Session Scheduler does not support per task memory or swap utilization tracking from ssacct. Run bacct to see aggregate memory and swap utilization.
When specifying a multiline command line as a ssched command line parameter, you must enclose the command in quotes. A multiline command line is any command containing a semi-colon (;). For example:
ssched -o my.out "hostname; ls"
When specifying a multiline command line as a parameter in a task definition file, you must NOT use quotes. For example:
cat my.tasks
-o my.out hostname; ls
If you submit a shell script containing multiple ssched commands, bjobs -l only shows the task summary for the currently running ssched instance. Enable task accounting and examine the accounting file to see information for tasks from all ssched instances in the shell script.
Submitting a large number of tasks as part of one session may cause a slight delay between when the Session Scheduler starts and when tasks are dispatched to execution agents.
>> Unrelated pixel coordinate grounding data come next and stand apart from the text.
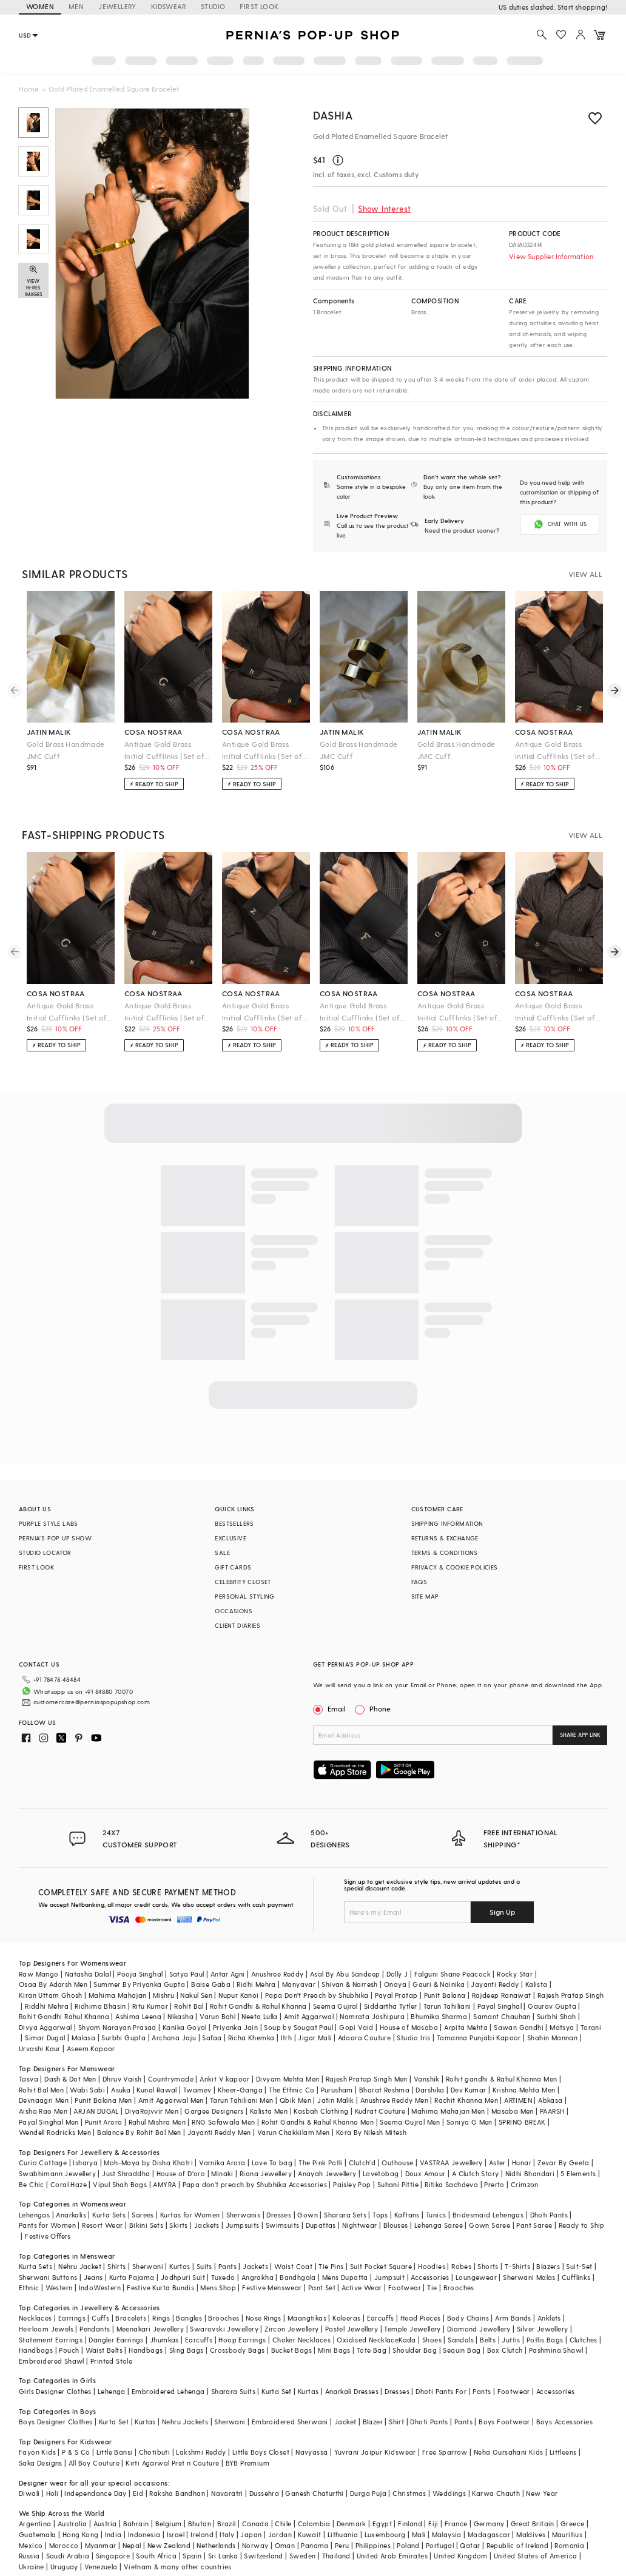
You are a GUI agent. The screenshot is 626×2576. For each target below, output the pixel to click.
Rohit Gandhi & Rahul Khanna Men (317, 2122)
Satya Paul (186, 1974)
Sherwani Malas (529, 2277)
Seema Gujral (335, 2006)
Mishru (163, 1995)
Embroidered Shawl (51, 2361)
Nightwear (359, 2225)
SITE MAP (425, 1596)
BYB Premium (247, 2463)
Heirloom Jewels (46, 2329)
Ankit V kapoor (225, 2079)
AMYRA (164, 2184)
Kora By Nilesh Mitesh (371, 2132)
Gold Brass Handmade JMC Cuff (66, 750)
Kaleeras (346, 2318)
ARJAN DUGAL (95, 2111)
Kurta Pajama (132, 2277)
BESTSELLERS (234, 1523)
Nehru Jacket (79, 2266)
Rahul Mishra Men (157, 2122)
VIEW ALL (585, 574)
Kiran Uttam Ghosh (50, 1995)
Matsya (562, 2027)
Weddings (449, 2493)
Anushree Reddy (277, 1974)
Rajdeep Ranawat (501, 1995)
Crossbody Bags (237, 2350)
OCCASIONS (233, 1610)
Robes (461, 2266)
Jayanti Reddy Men (219, 2132)
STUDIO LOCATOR (45, 1552)
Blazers (548, 2266)
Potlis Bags (545, 2340)
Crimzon (525, 2184)
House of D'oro (181, 2173)
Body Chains (468, 2318)
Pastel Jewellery (351, 2329)
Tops (380, 2215)
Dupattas (321, 2225)
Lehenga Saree (438, 2225)
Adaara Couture (364, 2038)
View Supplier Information (551, 256)
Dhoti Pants (549, 2215)
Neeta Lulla (259, 2016)
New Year (541, 2493)
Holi (52, 2493)
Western (59, 2287)
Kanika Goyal (185, 2027)
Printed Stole (111, 2361)
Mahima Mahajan (118, 1995)
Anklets (549, 2318)
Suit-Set (579, 2266)
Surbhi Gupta (123, 2038)
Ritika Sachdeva (451, 2184)
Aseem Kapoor (91, 2048)
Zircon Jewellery (291, 2329)
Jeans (93, 2277)
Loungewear (476, 2277)
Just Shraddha (126, 2173)
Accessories (430, 2277)
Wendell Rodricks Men (55, 2132)
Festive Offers (48, 2236)
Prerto (494, 2184)
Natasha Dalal (88, 1974)
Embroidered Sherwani (290, 2422)
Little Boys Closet (260, 2452)
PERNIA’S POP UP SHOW (55, 1538)
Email (330, 1708)
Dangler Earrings (116, 2340)
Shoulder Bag (414, 2350)
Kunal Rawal (156, 2090)
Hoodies (431, 2266)
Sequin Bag (461, 2350)
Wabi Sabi (87, 2090)
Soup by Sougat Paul (298, 2027)
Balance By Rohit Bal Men (139, 2132)
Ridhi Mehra (256, 1984)
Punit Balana (445, 1995)
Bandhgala (298, 2277)
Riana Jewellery (266, 2173)
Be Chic (31, 2184)
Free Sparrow (445, 2452)
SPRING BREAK (522, 2122)
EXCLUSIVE (230, 1538)
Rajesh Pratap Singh (570, 1995)
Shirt (396, 2422)
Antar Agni (227, 1974)
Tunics (436, 2215)
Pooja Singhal (140, 1974)
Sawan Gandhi (519, 2027)
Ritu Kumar (150, 2006)
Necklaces (35, 2318)
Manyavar (298, 1984)
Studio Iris (413, 2038)
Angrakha (257, 2277)
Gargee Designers (213, 2111)
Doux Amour (425, 2173)
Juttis (511, 2340)
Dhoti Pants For (441, 2391)
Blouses (395, 2225)
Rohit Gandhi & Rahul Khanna (258, 2006)
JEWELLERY (117, 6)
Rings (161, 2318)
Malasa (83, 2038)
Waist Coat (293, 2266)
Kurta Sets (109, 2215)
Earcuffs (380, 2318)
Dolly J (397, 1974)
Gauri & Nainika (438, 1984)
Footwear (404, 2287)
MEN (76, 6)
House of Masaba (409, 2027)
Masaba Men (512, 2111)
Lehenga (112, 2391)
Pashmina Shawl (556, 2350)
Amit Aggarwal (309, 2016)
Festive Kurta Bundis (160, 2287)
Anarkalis (71, 2215)
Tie (432, 2287)
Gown (307, 2215)
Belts (488, 2340)
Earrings (72, 2318)
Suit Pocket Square (381, 2266)
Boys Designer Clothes (55, 2422)
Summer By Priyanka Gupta (139, 1984)
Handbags (36, 2350)
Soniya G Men (469, 2122)
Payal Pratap (396, 1995)
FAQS (419, 1581)
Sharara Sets (345, 2215)
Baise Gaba (211, 1984)
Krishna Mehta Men (524, 2090)
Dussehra (264, 2493)
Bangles (189, 2318)
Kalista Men (269, 2111)
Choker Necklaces (301, 2340)
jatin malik (49, 731)
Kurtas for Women (190, 2215)
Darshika (430, 2090)
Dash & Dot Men (70, 2079)
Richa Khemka (251, 2038)
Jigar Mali (314, 2038)
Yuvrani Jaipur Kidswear (375, 2452)
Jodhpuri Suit (183, 2277)
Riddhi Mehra (47, 2006)
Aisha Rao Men (43, 2111)
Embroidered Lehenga (168, 2391)
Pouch (69, 2350)
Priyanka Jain (235, 2027)
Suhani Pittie (398, 2184)
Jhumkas (164, 2340)
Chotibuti (154, 2452)
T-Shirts (517, 2266)
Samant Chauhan (502, 2016)
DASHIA (333, 115)
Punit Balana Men (103, 2100)
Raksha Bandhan (177, 2493)
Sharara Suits (233, 2391)
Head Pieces (420, 2318)
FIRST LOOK (259, 6)
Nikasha (180, 2016)
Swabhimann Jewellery (57, 2173)
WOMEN (40, 6)
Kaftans (407, 2215)
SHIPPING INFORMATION (447, 1523)
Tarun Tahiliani (447, 2006)
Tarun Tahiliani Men (242, 2100)
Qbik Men (295, 2100)
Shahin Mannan (552, 2038)
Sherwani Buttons (48, 2277)
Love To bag (272, 2162)
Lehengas (34, 2215)
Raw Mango (39, 1974)
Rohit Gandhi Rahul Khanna (64, 2016)
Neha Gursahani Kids (509, 2452)
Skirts (178, 2225)
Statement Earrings (50, 2340)
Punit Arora (103, 2122)
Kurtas (179, 2266)
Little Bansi (114, 2452)
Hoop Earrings (242, 2340)
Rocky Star (515, 1974)
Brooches (458, 2287)
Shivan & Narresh (349, 1984)
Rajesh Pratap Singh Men (367, 2079)
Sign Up (502, 1911)
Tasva (28, 2079)
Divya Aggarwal (45, 2027)
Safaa (211, 2038)
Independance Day (95, 2493)
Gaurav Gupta (552, 2006)
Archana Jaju (174, 2038)
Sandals (461, 2340)
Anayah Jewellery (327, 2173)
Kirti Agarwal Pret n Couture (172, 2463)
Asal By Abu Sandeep (345, 1974)
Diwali (29, 2493)
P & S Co (76, 2452)
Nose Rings (263, 2318)
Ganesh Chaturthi (314, 2493)
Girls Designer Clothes (55, 2391)
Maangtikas (307, 2318)
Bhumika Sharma (439, 2016)
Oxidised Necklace (368, 2340)
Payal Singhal (499, 2006)
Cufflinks (576, 2277)
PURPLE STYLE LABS (48, 1523)
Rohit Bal (189, 2006)
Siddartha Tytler (390, 2006)
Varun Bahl (217, 2016)
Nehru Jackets (185, 2422)
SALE (222, 1552)
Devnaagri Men (44, 2100)
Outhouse (397, 2162)
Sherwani (147, 2266)
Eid (138, 2493)
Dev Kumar (468, 2090)
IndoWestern (100, 2287)
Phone (379, 1708)
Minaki (222, 2173)
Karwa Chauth (496, 2493)
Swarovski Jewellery (224, 2329)
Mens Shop (218, 2287)
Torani (591, 2027)
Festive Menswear (271, 2287)
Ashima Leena (138, 2016)
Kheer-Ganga (240, 2090)
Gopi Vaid (356, 2027)
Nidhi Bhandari (530, 2173)
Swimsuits (283, 2225)
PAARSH (552, 2111)
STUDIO (213, 6)
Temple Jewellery (412, 2329)
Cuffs (100, 2318)
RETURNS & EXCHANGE (445, 1538)
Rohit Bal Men (41, 2090)
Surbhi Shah (556, 2016)
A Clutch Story (475, 2173)
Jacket (345, 2422)
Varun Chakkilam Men (293, 2132)
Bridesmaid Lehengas (488, 2215)
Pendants (94, 2329)
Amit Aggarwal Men (171, 2100)
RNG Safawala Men (223, 2122)
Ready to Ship (582, 2225)
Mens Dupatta (345, 2277)
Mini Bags (334, 2350)
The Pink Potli (320, 2162)
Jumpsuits (243, 2225)
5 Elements (578, 2173)
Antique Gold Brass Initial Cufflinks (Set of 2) (164, 751)
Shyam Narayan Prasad (117, 2027)
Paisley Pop (352, 2184)
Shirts (116, 2266)
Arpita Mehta (466, 2027)
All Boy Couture (94, 2463)
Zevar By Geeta (563, 2162)
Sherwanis (243, 2215)
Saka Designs (40, 2463)
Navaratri (227, 2493)
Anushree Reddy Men (394, 2100)
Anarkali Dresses (352, 2391)
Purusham (337, 2090)
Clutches (583, 2340)
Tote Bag (371, 2350)
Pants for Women (47, 2225)
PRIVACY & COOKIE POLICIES (454, 1567)
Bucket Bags (291, 2350)
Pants (227, 2266)
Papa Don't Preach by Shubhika (317, 1995)
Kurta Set (276, 2391)
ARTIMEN (518, 2100)
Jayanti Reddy (495, 1984)
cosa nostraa (153, 731)
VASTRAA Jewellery (451, 2162)
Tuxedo (223, 2277)
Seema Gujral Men (410, 2122)
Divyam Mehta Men (287, 2079)
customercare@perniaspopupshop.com (91, 1701)
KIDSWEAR (168, 6)
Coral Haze (68, 2184)
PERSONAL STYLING (244, 1596)
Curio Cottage (43, 2162)
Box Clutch (505, 2350)
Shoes (432, 2340)
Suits (204, 2266)
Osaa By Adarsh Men (53, 1984)
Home (29, 88)
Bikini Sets (146, 2225)
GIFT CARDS (233, 1567)
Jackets (207, 2225)
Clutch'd (362, 2162)
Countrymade (171, 2079)
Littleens (563, 2452)
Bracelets (130, 2318)
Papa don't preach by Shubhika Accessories (255, 2184)
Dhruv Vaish (122, 2079)
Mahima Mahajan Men (448, 2111)
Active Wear (362, 2287)
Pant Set (321, 2287)
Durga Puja (368, 2493)
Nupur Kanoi (238, 1995)
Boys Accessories (564, 2422)
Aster (497, 2162)
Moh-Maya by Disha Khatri (148, 2162)
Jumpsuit (389, 2277)
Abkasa (550, 2100)
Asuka (120, 2090)
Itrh (286, 2038)
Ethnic (29, 2287)
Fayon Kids (37, 2452)
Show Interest (384, 208)
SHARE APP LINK (580, 1734)
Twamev (197, 2090)
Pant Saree (534, 2225)
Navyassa (311, 2452)
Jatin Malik (335, 2100)
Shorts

The Session Scheduler must parse and submit each task before it begins dispatching any tasks. Parsing 50,000 tasks can take up to 2 minutes before dispatching starts.
After all tasks have completed, the Session Scheduler will take some time to terminate all execution agents and to clean up temporary files. A minimum of 20 seconds is normal, longer for larger allocations.
Session Scheduler handles the following signals: SIGINT, SIGTERM, SIGUSR1, SIGSTOP, SIGTSTP, and SIGCONT. All other signals cause ssched to exit immediately. No summary is output and task accounting information is not saved. The signals Session Scheduler handles will be expanded in future releases.